Revision history for this message
Eduardo Habkost (ehabkost) wrote :

The core topology info used by Linux (see linux/arch/x86/kernel/cpu/amd.c:amd_get_topology()) is actually at CPUID[0x8000001e].

AMD's documentation is a bit confusing, as the Architecture Programmer's Manual still refers to CPUID[0x8000001e].EBX[bits 7:0] as "compute unit ID", but the Processor Programming Reference for AMD Family 17h documents the same bits as "Core ID". We can implement CPUID[0x8000001e] and print the existing warning only if CPU vendor is AMD and cpuid_family != 0x17.

Revision history for this message
Babu Moger (babumoger) wrote :

Posted few patches to support this feature on AMD EPYC processors. Feel free to test and review.
1. Kernel kvm patch
   https://patchwork.kernel.org/patch/10190107/
2. qemu patches
   https://patchwork.kernel.org/project/qemu-devel/list/?submitter=178527
Thanks

Revision history for this message
Babu Moger (babumoger) wrote :

just to be clear.. The kernel kvm patch is rebased on linux-next. If you are on older kernel then try this kernel patch. https://patchwork.kernel.org/patch/10031775/ plus qemu patch.

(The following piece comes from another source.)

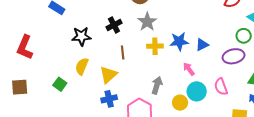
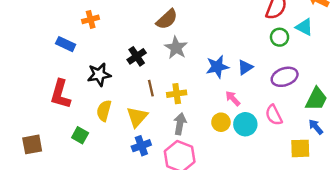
green circle: (244, 36) -> (280, 37), moved
yellow cross: (155, 46) -> (177, 94), moved
red L-shape: (25, 47) -> (60, 94), moved
gray arrow: (157, 85) -> (180, 124), moved
yellow circle: (180, 103) -> (221, 122), moved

Revision history for this message
pseudoterminal X0 (ptx0) wrote :

I tried the above patches on a TR 1900X and they do not help to enable SMT. I still receive the warning.

Also, with the patches applied, the CPU now identifies as EPYC in the guest.

Revision history for this message
asd fghjkl (ryzen27) wrote :

Error I see in terminal:
AMD CPU doesn't support hyperthreading. Please configure -smp options properly.

Error I see in my windows 10 vm:
SYSTEM THREAD EXCEPTION NOT HANDLED

I am unable to use Qemu at all. Serious problem.

CPU: AMD Ryzen 5 1600X Six-Core Processor × 6

Revision history for this message
Eduardo Habkost (ehabkost) wrote :

QEMU 3.0 has limited TOPOEXT support. You can try using `-cpu EPYC`, and the `threads` option is supposed to work.

Revision history for this message
asd fghjkl (ryzen27) wrote :

I got it to work:
sudo nano /etc/modprobe.d/kvm.conf
add "options kvm ignore_msrs=1" (without quotes)
reboot

Then changing "-machine q35" to "-machine pc" kept it from crashing randomly.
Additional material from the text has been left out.